Смущаюсь почему–то. В один из тех безумных вечеров я Игорю сказал полушутливо:
— Был бы я голубым, хотел бы только тебя.
Мы футбол смотрели…
9
А, этот мальчик мой, мечтаемый, воображаемый… «Дом, населенный тобой»… Было дело. Старший безумный братец нашептал: «Всегда быть одному — слишком много для меня, всегда один и один — это дает со временем двух…»
Кто из мечтателей нашего века не заклеивал свои зеленые стены фотопостерами звезд, репродукциями, рекламками? В моих комнатах и квартирах всегда было пестро, надо мной и сейчас целый иконостас висит: слева Лимонов, справа Летов, посреди Федор Михайлович. И как–то в журнале увидел я мальчика в шапке, лет десяти, но такого уже тоскливого, такого прекрасного… Они же умирают, мальчики. Так и я умер когда–то.
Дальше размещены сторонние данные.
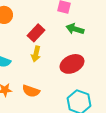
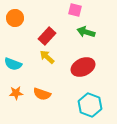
yellow arrow: (36, 54) -> (47, 57), turned 119

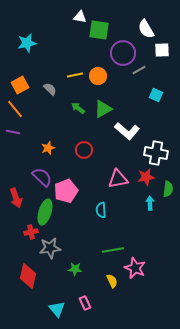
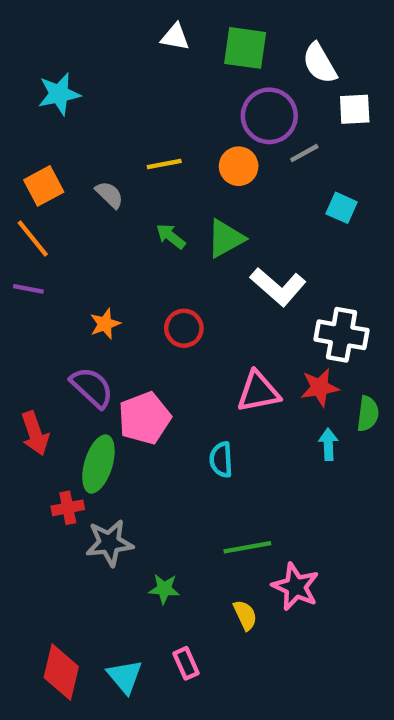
green square: (99, 30) -> (245, 48), moved
orange circle: (98, 76) -> (239, 166), moved
red diamond: (28, 276) -> (61, 672), moved

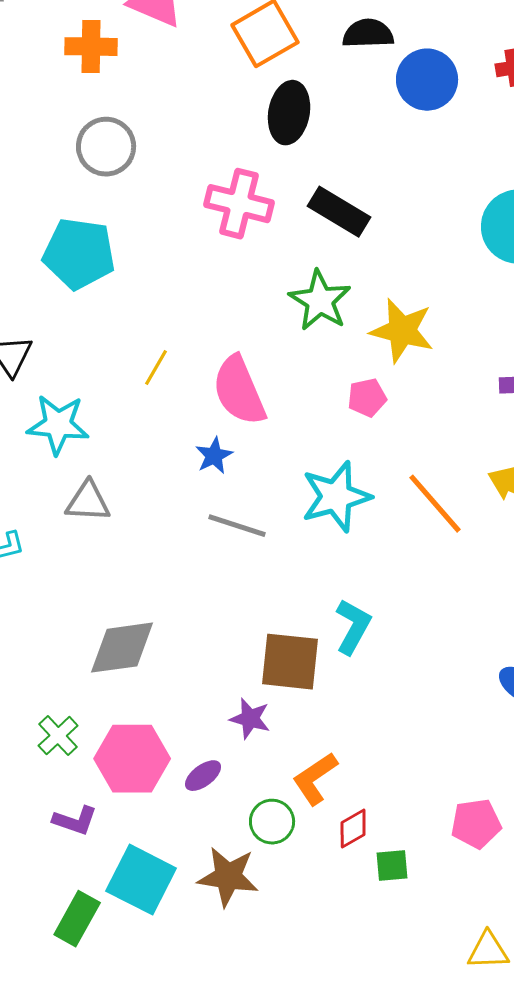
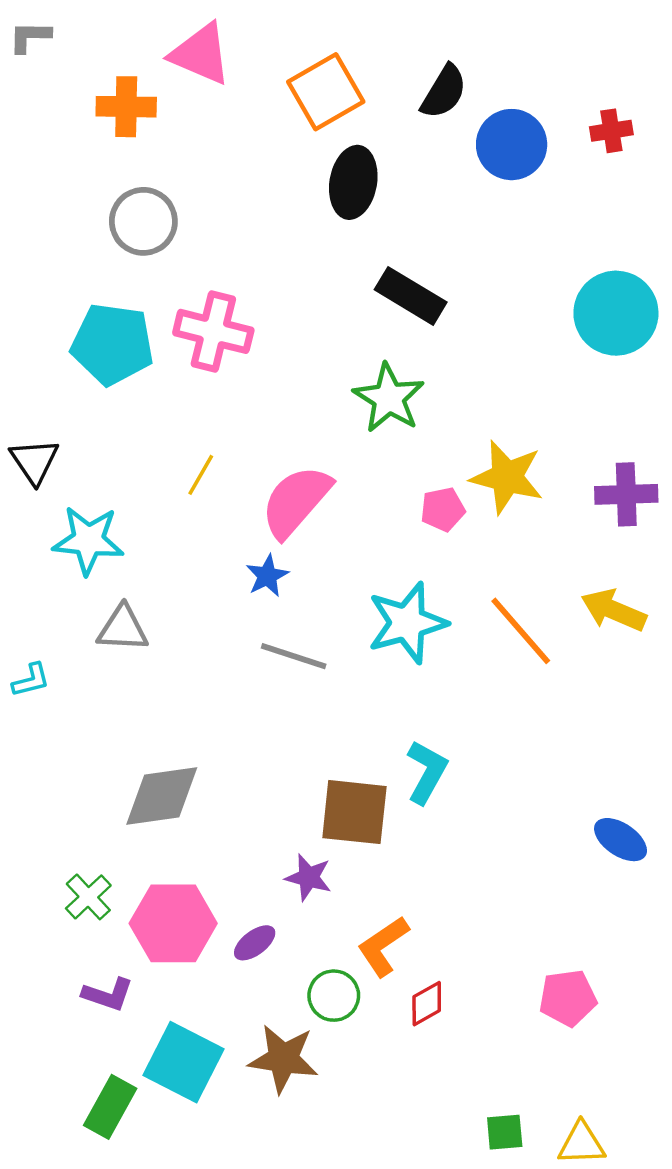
black semicircle: (368, 34) -> (444, 92), turned 123
pink cross: (239, 204) -> (213, 331), moved
yellow star: (402, 331) -> (507, 477), moved
pink semicircle: (239, 391) -> (296, 501), turned 64
green square: (392, 866) -> (505, 1132), moved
На кладбище полно их фотографий — тех, кто здесь не зажился…
И я, уже студент университета, снял с этого пацана его дурацкую шапку, взвихрил челку надо лбом, истончил ему скулы и своей тоски добавил в темные глаза — от боли темные, так я это понимал, — и стал он старше года на два, на три, и я влюбился в него, и первые–то настоящие стихи написал именно ему, уже потом была Лариса и все остальные: «Сойди! Хоть слово шепни, сомни подушку мою! Надвое сломаны дни тем, о ком я молюсь…»
Дал ему имя — Саша, Саша Макаров. Был такой в детском садике «Соловушка», мы играли в «войнушку», гонялись друг за другом, я любил брать его в плен… Было в этом нечто (дурной каламбур, но пусть) пленительное — в моей власти над ним, и еще я хотел (только вслух не говорил), чтобы он плакал, пусть даже понарошку…
Дал ему жизнь, любовника, смерть — все, по полной школьной программе. Тогда, видите ли, роман замышлялся, и Саша там жил и был убит (конечно, зверски); а сейчас роман пишется, а это разные вещи: нельзя врать, когда ты пишешь.
Несколько глав… стихотворений… угрызений… Как же, похороненного в бумагах мальчика где исподволь (в стихах), а где и откровенно выдавал за живого и мертвого — тому же Игорю демонстрировал портрет и говорил, что больше уж никого не полюблю (уже познавший женщин! Чуть не женившийся месяцем раньше!)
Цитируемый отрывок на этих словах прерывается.